Originally, I had planned to just cycle 10 km into the next village and have an extended lunch break there in a restaurant waiting for the rain to stop.
The road went downhill. My body was shaking uncontrollably from the cold. It was so bad, that the entire bike was shaking wildly. I had to be careful not to lose control.
I figured, that the only way to get warm again was to continue cycling. The idea made sense from a logical standpoint, yet every fiber inside me was against it. But in the end, logic prevailed.
After about 30 minutes of cycling uphill, I finally started feeling warm again.
After having climbed the second pass, my legs got weak. I needed some carbs. So, I had a little break in the rain and ate some chocolate bar.
The third pass had an incline of 9%. Had it not rained, it would’ve been super beautiful.
The final pass had a slope of 11% and was a real piece of work. They were really saving the best for last.
After I had reached that summit, I entered into a spectacular descent. The road went down from 1.100 m to 250 m within less than 10 km in numerous crazy serpentines, mostly without hard shoulder.
It was like landing with an airplane. I could see below me in the distance a wide fertile valley with lots of greenhouses.
I actually cycled through a low-hanging cloud. within minutes, I was so cold, that I could not feel my hands or feet. Breaking was an issue because I had no feelings in my fingers.
The roads were full of mud and debris, and in some cases freely roaming cows. My newly fixed disc brakes were screaming and the squeaky noise irritated them. So I had to be extra careful what they did.
When I finally reached the bottom of the valley, I saw two dogs having sex on the road in the middle of the rain. Just when you think you’ve seen it all!
After 45 minutes, I finally got to my hotel. It was about 5pm. It was neither pretty nor was the service great, but it was dry and warm. And what can you expect for €30 including breakfast? 
I had fantasized all day of soaking in a hot bath in a bathtub, but had to be content with a shower at the end. No problem.
My room had no heating and there was also no blow dryer. The owner needed about 15 minutes to find both and get them to my room.
Once the heater from the 60s slowly started to work, my room started to smell like a lion cage. But I did not care and honestly. I think I have grown blind to bad odors meanwhile.
Meanwhile, the rain had stopped as forecasted. That had been the first time in the last weeks that a forecast actually had hold true here.

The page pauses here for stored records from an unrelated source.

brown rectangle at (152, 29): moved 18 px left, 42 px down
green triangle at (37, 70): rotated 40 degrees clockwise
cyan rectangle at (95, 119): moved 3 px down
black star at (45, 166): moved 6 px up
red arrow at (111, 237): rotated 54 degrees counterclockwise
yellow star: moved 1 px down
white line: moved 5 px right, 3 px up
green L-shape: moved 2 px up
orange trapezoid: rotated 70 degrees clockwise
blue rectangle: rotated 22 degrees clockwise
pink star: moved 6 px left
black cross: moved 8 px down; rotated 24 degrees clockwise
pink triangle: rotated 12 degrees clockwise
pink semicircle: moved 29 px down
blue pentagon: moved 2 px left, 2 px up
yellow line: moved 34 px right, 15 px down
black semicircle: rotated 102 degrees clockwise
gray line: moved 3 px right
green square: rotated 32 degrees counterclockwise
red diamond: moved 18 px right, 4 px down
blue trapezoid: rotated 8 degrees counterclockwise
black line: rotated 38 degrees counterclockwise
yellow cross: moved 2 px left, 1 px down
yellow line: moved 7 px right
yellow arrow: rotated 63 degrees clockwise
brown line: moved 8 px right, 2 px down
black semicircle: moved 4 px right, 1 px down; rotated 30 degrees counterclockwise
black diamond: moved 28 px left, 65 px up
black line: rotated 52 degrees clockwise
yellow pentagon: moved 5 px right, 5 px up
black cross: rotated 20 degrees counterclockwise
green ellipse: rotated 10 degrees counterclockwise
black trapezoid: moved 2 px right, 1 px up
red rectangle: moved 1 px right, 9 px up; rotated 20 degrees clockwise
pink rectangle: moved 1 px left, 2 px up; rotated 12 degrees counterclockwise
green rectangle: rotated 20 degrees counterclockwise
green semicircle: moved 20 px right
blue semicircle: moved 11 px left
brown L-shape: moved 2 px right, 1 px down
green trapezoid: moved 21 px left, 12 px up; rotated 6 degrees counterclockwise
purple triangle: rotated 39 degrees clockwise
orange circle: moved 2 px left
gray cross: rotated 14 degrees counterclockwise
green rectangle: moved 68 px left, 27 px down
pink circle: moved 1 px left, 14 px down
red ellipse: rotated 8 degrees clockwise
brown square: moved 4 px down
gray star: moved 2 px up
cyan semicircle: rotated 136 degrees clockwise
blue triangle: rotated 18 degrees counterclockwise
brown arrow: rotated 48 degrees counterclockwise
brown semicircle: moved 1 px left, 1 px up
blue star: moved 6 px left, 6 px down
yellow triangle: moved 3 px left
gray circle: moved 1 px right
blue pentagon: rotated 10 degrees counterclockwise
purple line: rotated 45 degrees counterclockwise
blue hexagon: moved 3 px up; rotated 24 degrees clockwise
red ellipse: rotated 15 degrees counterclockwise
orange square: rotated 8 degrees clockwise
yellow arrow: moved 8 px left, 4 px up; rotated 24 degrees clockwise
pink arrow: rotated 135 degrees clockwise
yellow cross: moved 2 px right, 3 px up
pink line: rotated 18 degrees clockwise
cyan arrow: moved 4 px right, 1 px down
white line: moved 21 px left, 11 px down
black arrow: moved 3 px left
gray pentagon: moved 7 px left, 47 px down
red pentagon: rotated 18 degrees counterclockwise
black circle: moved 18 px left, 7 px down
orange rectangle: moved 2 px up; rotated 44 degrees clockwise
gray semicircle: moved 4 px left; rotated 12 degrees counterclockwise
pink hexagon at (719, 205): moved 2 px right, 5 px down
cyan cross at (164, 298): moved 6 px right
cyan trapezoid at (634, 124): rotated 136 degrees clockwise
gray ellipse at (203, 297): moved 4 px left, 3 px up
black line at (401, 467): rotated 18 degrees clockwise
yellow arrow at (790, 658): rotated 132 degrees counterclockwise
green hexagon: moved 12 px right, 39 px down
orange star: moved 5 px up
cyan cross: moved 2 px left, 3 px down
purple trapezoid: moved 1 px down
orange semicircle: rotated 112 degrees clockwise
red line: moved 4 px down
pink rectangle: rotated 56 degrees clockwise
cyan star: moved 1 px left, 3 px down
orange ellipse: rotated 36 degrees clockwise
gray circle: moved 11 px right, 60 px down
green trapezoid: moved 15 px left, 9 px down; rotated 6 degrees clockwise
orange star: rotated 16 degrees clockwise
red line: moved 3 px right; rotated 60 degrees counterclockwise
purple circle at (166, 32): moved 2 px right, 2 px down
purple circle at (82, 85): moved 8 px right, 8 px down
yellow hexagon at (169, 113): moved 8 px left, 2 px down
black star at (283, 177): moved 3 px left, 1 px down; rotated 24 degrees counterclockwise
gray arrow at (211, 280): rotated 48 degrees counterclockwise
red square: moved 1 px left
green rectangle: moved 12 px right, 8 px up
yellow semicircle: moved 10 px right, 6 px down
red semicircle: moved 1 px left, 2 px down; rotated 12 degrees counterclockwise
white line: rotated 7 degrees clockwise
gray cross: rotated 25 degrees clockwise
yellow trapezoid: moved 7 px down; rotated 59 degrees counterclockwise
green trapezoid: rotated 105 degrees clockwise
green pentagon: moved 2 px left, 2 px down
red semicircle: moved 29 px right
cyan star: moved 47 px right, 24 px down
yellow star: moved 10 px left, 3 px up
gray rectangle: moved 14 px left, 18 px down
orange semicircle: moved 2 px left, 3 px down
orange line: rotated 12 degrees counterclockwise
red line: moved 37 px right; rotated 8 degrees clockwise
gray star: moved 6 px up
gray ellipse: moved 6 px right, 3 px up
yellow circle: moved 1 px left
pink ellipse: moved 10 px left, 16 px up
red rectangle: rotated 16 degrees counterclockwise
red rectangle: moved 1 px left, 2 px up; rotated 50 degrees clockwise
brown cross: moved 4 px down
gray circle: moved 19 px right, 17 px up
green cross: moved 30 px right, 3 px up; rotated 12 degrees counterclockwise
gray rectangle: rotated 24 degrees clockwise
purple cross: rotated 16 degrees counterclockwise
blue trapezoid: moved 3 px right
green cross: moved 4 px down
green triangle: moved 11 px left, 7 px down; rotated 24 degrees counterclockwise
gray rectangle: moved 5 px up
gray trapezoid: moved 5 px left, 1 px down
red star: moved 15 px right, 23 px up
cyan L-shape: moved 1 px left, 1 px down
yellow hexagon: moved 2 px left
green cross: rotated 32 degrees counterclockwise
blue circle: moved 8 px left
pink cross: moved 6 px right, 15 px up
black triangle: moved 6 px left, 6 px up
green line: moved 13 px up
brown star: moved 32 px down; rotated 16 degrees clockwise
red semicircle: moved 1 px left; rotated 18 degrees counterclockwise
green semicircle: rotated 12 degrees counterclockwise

I found a restaurant nearby. They only accepted cash so I had to find an ATM as well. I withdrew 1.000 MKD, about 25€. I did not need any more money, because I would leave for Greece the next day. 

The food was great. I had some pork skewers, fried potatoes, and a Greek salad. And a beer, of course.
I was the only guest in the restaurant on a Sunday night.
When I wanted to pay, the total was 1.100 MKD, so more than I had withdrawn. We found a solution with some Euro coins, and some other foreign currencies that I had on me. 
Eventually, the owner told me that his wife and him would be leaving for Toronto in the following week to visit their newborn grandchild. I gave them a few tips what to visit in Toronto and wished them a great trip.
I went back to the hotel and was in my bed by 9pm.
Looking back at the day, it had been really tough. Yet I was grateful that this weather had not happened a day before when I was caught on goat trails and finally ended up in the thicket. That could have ended up very badly.
As per the forecast, the days to come we’re all sunny. Something to look forward to.